The Indian wind power firm has been operating wind farms on illegally acquired land in Attappady in the southern Indian state of Kerala, says a report ordered by the government. The Attappady Reserve Forest is a protected area, part of a larger international biospheric reserve.
Indian laws explicitly forbid the sale of tribal land to non-tribal people.
A high-level committee headed by Kerala's chief secretary finds that Suzlon indulged in "actions pointing to trespass, conspiracy, fraud and cheating" at Attappady. It says that these are actionable under the Indian Penal Code, the Scheduled Caste/Scheduled Tribes (Prevention of Atrocities) Act of 1985, and the Kerala Restriction on Transfer by and Restoration of Land to Scheduled Tribes Act of 1999. It also recommends dismantling and removing 31 wind turbines and related accessories at Attappady.
The report has been approved in principle by the cabinet, says Kerala chief minister Velikkakathu Sankaran Achuthanandan. The government states that those who fabricated documents to facilitate the encroachment will be prosecuted, and that it will institute a comprehensive inquiry into the alleged involvement of government officials.
Suzlon has appealed to the high court to restrain the government from initiating action against it.

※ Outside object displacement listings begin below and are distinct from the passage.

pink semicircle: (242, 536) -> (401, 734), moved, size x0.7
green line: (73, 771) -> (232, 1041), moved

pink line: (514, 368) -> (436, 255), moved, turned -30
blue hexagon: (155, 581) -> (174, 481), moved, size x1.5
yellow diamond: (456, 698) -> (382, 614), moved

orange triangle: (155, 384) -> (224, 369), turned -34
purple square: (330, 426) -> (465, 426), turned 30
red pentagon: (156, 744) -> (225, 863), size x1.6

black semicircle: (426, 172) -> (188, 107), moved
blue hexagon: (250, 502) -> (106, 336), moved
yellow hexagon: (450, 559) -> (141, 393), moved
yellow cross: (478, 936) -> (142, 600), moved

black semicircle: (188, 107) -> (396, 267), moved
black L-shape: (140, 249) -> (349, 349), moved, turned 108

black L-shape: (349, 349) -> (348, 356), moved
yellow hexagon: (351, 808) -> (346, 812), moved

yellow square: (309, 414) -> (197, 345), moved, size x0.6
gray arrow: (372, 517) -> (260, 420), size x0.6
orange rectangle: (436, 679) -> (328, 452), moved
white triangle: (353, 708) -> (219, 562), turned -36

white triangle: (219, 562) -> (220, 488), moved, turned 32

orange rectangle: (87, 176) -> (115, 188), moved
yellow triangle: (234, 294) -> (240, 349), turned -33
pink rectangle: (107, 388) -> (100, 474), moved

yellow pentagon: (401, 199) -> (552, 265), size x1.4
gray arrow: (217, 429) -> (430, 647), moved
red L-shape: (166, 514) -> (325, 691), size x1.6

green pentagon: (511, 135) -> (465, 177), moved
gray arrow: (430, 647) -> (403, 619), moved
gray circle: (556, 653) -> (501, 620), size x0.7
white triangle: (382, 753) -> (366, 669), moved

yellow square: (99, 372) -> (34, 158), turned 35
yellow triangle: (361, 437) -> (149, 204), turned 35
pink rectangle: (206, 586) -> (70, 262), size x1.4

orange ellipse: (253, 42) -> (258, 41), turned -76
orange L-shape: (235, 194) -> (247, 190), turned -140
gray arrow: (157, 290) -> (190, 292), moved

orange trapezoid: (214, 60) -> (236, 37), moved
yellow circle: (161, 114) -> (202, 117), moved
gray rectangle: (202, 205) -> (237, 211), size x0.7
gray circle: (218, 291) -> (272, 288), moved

The land was bought by Sarjan Realties, an associate firm of Suzlon, which acquired 152 hectares in violation of land ceiling limits, says the report.
Both firms declined to comment.
Melvettil Sukumaran of the Adivasi Samrakshana Samithi, which works for tribal rights in Attappady, says: "Middlemen bought land from tribal people at very low prices or simply grabbed it by forging papers and then selling to companies."
The loss of land to Suzlon has deprived several thousands of Attappady's 35,000 tribal people of their livelihood, mainly cattle rearing and agriculture, he says. The environment has also suffered - a large number of trees have been cut down and hillocks have been levelled to set up the turbines. Construction debris has been thrown into the Bhavani river, he adds.
While the chief secretary's report and a Palakkad district collector report advised strong action against Suzlon and others, Kerala's Left Democratic Front government did not act immediately. The Communist Party of India, which forms the core of the ruling alliance, believes that Suzlon has not encroached on tribal land.
It does seem that pressure from the opposition congress party in Kerala forced the government to act. Thiruvanchoor Radhakrishnan, a congress member of the legislative assembly, led a delegation of tribal people of Attappady to see prime minister Manmohan Singh, who agreed to investigate. Congress general secretary Rahul Gandhi also agreed to take up their issue.
Around 60 million people in India have been displaced or affected by industrial and power projects over the past six decades, according to the North Eastern Social Research Centre. The impact has fallen disproportionately on tribal people, who constitute 8% of India's population but account for 40% of the displaced.
This displacement, destruction of cultural identity and devastation of the environment, particularly by mining, has come under media scrutiny in recent years. In mineral-rich areas of central and eastern India, displacement has fuelled a powerful Maoist insurgency, which has forced several global mining firms to reconsider investment.
Displacement by the wind energy sector has been largely unnoticed, partly due to the industry's image as a green power source.
India's wind power sector enjoys substantial tax benefits: 80% in the first year and a ten-year tax holiday. However, land is not easily available.
Heavy population density and an overwhelming majority of India's people engaged in agriculture have made it a land-hungry country. Land is a source of livelihood for entire families, so promises of jobs to one member of a family or small compensation packages do not convince people to sell agricultural land. Acquiring land for projects has therefore become difficult and takes months, if not years, unlike in other countries.
This is not the first time that Suzlon has come under fire over land deals in India. In 2008, farmers protested its land acquisitions in Sangli and Satara, in the western state of Maharashtra, forcing a government probe into the deals. Scores of turbines, involving a third of Suzlon's installed capacity in Sangli, were shut down. In 2009, in the districts of Dhule and Nandurbar, where Suzlon has an installed capacity of 650MW and is constructing more, tribal protests erupted over land acquisition. Activists accused the company of shortchanging them.
Protesters forced Suzlon to switch off over 140 of its turbines in the Dhule-Nandurbar region in May and June last year.